Problem Set 7 - Due Fri Dec 11 at 23:59

Back to the problem set 7 page

Task 3:

The task 3 rubric shows how this task will be graded, and can be used as a checklist to make sure you are done with the task.

Put all of your work for this task into the file ``.

This task involves writing five fruitful recursive functions which will operate on strings representing DNA sequences. Genetic information can be represented as a string containing the letters 'A', 'T', 'G', and 'C', which represent the four natural DNA components, called "bases." A single strand of DNA is one such string, while normally two complimentary strings would be paired together. For each 'A' in one string, there would be a matching 'T' in the other, and vice versa, while for each 'G', there would be a matching 'C' (and again vice versa). So for example, the strings:

GATTACA
CTAATGT

represent two complimentary DNA sequences that could be matched together. The functions you have to write for this task are as follows:

For this task you are provided with a function matchingBase which given one base will return the matching base (i.e., given 'A' it returns 'T', etc.).

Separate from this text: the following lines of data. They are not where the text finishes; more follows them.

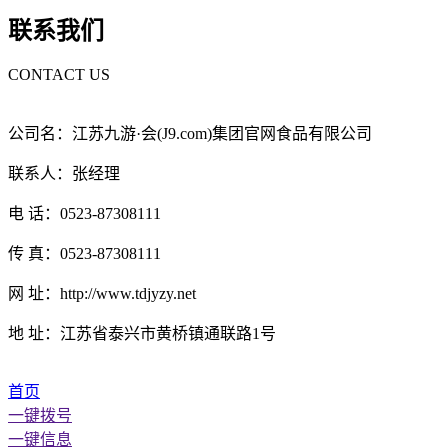
联系我们
CONTACT US
公司名：江苏九游·会(J9.com)集团官网食品有限公司
联系人：张经理
电 话：0523-87308111
传 真：0523-87308111
网 址：http://www.tdjyzy.net
地 址：江苏省泰兴市黄桥镇通联路1号
首页
一键拨号
一键信息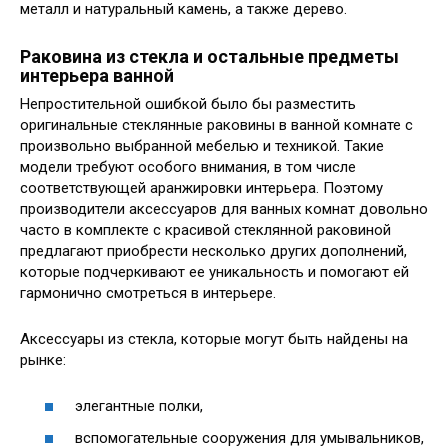
металл и натуральный камень, а также дерево.
Раковина из стекла и остальные предметы
интерьера ванной
Непростительной ошибкой было бы разместить
оригинальные стеклянные раковины в ванной комнате с
произвольно выбранной мебелью и техникой. Такие
модели требуют особого внимания, в том числе
соответствующей аранжировки интерьера. Поэтому
производители аксессуаров для ванных комнат довольно
часто в комплекте с красивой стеклянной раковиной
предлагают приобрести несколько других дополнений,
которые подчеркивают ее уникальность и помогают ей
гармонично смотреться в интерьере.
Аксессуары из стекла, которые могут быть найдены на
рынке:
элегантные полки,
вспомогательные сооружения для умывальников,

All parts of this task must be accomplished using fruitful recursive functions, and you are not allowed to use any loops in this task.

Part A: countBases

countBases takes two arguments: the sequence of bases to inspect, and the base to look for. It returns how many copies of that base exist within the given sequence (an integer).

Examples:

>>> countBases("GATTACA", "A")
3
>>> countBases("TATATA", "T")
3
>>> countBases("TATATA", "G")
0
>>> countBases("T", "T")
1
>>> countBases("", "T")
0

Part B: symmetricStrand

symmetricStrand accepts just one argument: the sequence to create a complimentary strand for. It returns a string of the same length representing the complimentary strand, where each 'A' has been swapped for a 'T', each 'T' for an 'A', each 'G' for a 'C', and each 'C' for a 'G'.

Examples:

>>> symmetricStrand("GACT")
'CTGA'
>>> symmetricStrand("ATC")
'TAG'
>>> symmetricStrand("CATAGAG")
'GTATCTC'

Part C: onlyTA

onlyTA accepts one argument: the sequence to process. It returns a new string where each 'G' and 'C' base has been removed, leaving only the 'A' and 'T' bases.

Examples:

>>> onlyTA("ATGCACTA")
'ATATA'
>>> onlyTA("AT")
'AT'
>>> onlyTA("GCG")
''
>>> onlyTA("GAGCTCG")
'AT'

Part D: unmatchedCount

unmatchedCount takes two arguments representing two sequences of DNA (which will always have the same length). Its job is to return the number of positions where the two sequences are mismatched, meaning that the base from one sequence is not the correct matching base for the base from the other sequence.

Examples:

>>> unmatchedCount("AAA", "TTT")
0
>>> unmatchedCount("AAA", "TTC")
1
>>> unmatchedCount("AAA", "GGG")
3
>>> unmatchedCount("GATTACA", "CTAATGT")
0
>>> unmatchedCount("GATTACA", "CGATTGT")
2

Part E: cutOut

cutOut takes two arguments: a string representing a sequence of DNA bases, and a (usually shorter) target sequence. It should find all places in the first sequence where the target sequence exists and remove those, returning what remains of the first sequence.

Examples:

>>> cutOut("GATTACA", "ATTA")
'GCA'
>>> cutOut("TAGAGCGAT", "AG")
'TCGAT'
>>> cutOut("ATTGCCAG", "C")
'ATTGAG'
>>> cutOut("TATATATAT", "TAT")
'AAT'

Note: as implied by the last example, we remove copies of the target sequence one-by-one, so overlapping copies are not always removed. For that sequence, the removals are:
"TATATATAT" → "TAT | ATATAT", "ATATAT" → "A | TAT | AT".

Hint: The .startswith method of strings can be useful for solving this part.


When you are done with this task, you should submit it via the Ocean server. Remember to follow the submission instructions when you are done with the whole problem set.